WHAT IS REQUIRED → Retype each record exactly; no pictures.

Saved entries →
══════════════════════════════
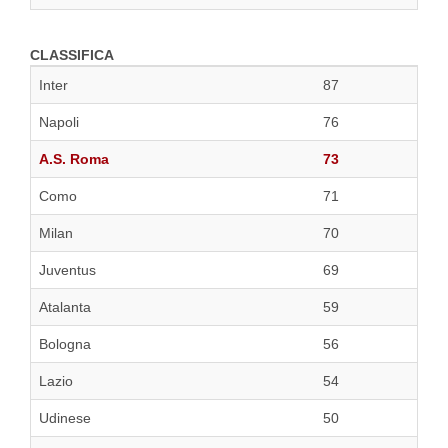
CLASSIFICA
Inter
87
Napoli
76
A.S. Roma
73
Como
71
Milan
70
Juventus
69
Atalanta
59
Bologna
56
Lazio
54
Udinese
50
══════════════════════════════
WRITTEN ANSWER →
CLASSIFICA
Inter
87
Napoli
76
A.S. Roma
73
Como
71
Milan
70
Juventus
69
Atalanta
59
Bologna
56
Lazio
54
Udinese
50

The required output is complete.